As with any circular economy model, consumer acceptance is pivotal. But by advocating for the reusable model, there is a risk that consumers will be alienated, with a number of societal considerations. Firstly, a habit change is being asked of them. For example, in Germany, fast-food restaurants like McDonald’s and Burger King, have installed reusable packaging deposit systems in response to the proposal, which requires consumers to store, rinse and return reusable containers to the store in order to redeem their deposit. This poses the question of whether reusable packaging is truly the best solution for all take-out food in Germany.

Secondly, the addition of a deposit might put consumers off by upping the price of a value meal. Thirdly, it creates uncertainty around food hygiene – a non-negotiable. Can consumers be confident that their reusable packaging will be washed effectively, including the one which was returned uncleaned after many days of storage at home or in the car?

Consumers also want to be safe in the knowledge that new policies are actually better for the environment, and economically viable, in the long run. McKinsey’s report, however, would suggest this is not the case for the reusable model, predicting CO2 emission rises of between 140-160% and potential cost increases of 80-130%, owing largely to transport and cleaning.
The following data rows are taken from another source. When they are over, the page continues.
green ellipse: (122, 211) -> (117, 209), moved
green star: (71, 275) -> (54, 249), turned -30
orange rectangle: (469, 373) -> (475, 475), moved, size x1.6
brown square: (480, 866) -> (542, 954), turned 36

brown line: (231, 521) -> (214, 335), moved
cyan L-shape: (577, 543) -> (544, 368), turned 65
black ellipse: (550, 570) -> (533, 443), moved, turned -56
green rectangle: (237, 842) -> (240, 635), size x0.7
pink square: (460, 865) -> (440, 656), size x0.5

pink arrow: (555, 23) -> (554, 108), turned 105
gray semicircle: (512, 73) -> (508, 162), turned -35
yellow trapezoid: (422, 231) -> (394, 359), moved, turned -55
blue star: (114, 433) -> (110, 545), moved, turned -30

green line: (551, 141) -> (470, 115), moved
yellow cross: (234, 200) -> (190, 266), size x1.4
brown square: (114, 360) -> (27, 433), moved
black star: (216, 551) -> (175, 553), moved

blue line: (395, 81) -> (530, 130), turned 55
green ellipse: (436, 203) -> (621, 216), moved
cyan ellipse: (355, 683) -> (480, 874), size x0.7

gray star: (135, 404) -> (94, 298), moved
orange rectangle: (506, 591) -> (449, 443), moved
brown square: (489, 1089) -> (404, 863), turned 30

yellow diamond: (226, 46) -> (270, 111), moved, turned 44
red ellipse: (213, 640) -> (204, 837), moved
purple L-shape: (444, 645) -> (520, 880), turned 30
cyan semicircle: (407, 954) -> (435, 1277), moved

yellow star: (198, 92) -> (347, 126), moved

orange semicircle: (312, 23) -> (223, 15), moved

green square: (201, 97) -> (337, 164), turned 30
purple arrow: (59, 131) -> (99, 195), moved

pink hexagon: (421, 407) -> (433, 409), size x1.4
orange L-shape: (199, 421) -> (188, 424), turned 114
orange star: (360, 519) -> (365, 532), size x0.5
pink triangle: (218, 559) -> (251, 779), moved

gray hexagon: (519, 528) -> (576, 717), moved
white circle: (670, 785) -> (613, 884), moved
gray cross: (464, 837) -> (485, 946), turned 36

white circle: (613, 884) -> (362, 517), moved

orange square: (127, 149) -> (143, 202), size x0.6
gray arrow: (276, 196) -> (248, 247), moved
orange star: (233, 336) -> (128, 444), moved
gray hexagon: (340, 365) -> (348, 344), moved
The truth is, there is lots of evidence to suggest the single-use system is winning over the hearts and minds of consumers. Among the conclusions of our 2022 consumer research, which benchmarked the attitudes towards the environment and packaging of over 5,000 European consumers, was that ‘easy to recycle’ (85%), and ‘made from renewable materials’ (81%) were the top two packaging considerations. This would explain consumers’ preference rating of cartonboard of 86%, up from 81% in 2019, over plastic. The economically and ecologically balanced packaging medium boasts an impressive 82% recycling rate[2], and together with its origin from sustainably managed forests, cements its credentials as the true circularity leader, and most desirable packaging material in the eyes of the consumer.

The study also shows a high level of trust consumers put on packaging material producers and brand owners to secure a future of circular packaging solutions. 92% of consumers in Europe see the responsibility with packaging suppliers and brand-owners, and only 8% with the government. Forcing a mandatory re-use system undermines the ability of the stakeholders to innovate the way out to circularity.

If we are to achieve circularity, it is vital we listen to the consumer. Single-use packaging materials, given their preference by consumers, will play a crucial role alongside the reusable system. Complementary, not exclusive. The European Commission would do well to acknowledge that.